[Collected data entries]
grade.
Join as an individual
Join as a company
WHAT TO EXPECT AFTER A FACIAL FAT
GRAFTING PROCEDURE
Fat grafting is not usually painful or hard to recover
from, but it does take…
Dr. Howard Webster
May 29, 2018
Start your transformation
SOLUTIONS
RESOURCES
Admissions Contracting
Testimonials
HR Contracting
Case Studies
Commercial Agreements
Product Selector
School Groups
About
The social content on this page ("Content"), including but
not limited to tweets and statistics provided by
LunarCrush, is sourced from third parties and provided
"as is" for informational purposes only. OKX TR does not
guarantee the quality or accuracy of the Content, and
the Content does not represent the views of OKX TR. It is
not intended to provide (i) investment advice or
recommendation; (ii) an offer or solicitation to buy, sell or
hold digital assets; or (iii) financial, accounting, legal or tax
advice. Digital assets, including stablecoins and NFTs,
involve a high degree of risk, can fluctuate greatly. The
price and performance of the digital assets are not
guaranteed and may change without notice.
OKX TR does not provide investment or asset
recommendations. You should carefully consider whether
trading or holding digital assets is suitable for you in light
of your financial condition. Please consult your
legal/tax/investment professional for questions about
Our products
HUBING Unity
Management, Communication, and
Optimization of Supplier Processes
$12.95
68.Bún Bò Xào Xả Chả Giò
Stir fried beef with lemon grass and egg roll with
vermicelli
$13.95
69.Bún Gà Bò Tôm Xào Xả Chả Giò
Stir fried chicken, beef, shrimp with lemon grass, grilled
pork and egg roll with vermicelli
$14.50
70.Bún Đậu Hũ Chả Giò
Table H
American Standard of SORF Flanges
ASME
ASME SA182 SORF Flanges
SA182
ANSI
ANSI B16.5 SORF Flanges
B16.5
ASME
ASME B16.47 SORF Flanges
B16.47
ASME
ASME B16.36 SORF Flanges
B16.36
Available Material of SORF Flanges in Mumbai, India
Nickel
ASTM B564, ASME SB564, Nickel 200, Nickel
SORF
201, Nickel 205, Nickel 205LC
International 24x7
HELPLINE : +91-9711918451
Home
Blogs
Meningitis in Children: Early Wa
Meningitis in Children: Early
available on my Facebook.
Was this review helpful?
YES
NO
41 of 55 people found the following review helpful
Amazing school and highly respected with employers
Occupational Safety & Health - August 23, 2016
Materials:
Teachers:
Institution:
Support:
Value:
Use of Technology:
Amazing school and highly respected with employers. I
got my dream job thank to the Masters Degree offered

==

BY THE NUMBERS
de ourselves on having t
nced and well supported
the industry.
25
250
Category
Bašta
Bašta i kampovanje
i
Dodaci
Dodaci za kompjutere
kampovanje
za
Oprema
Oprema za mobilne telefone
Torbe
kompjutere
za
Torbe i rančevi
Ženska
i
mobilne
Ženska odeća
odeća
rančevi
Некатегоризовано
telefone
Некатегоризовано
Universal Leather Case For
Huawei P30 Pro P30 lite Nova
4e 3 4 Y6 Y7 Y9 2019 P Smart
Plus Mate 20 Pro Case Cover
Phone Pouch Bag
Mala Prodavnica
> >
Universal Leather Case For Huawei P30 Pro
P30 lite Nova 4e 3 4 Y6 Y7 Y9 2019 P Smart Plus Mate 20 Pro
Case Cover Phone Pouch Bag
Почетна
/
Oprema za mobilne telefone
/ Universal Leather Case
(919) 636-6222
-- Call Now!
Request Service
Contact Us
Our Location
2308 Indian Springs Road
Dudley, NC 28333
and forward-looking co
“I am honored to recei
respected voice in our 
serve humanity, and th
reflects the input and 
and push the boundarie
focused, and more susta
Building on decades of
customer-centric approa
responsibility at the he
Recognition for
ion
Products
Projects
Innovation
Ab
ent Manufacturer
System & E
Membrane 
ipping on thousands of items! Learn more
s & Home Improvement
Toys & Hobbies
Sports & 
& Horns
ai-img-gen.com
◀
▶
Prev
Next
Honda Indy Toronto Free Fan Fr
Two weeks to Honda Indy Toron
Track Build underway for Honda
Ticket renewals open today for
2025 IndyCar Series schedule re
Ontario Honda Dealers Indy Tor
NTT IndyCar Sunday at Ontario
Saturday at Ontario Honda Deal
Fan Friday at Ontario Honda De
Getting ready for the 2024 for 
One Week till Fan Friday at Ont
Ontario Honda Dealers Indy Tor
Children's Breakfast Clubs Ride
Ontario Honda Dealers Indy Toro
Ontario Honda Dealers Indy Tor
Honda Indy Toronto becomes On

▶ EXERCISE PROMPT
Filter the records above, keeping each line that contains the word "Meningitis".

▶ EXPECTED OUTPUT
Meningitis in Children: Early Wa
Meningitis in Children: Early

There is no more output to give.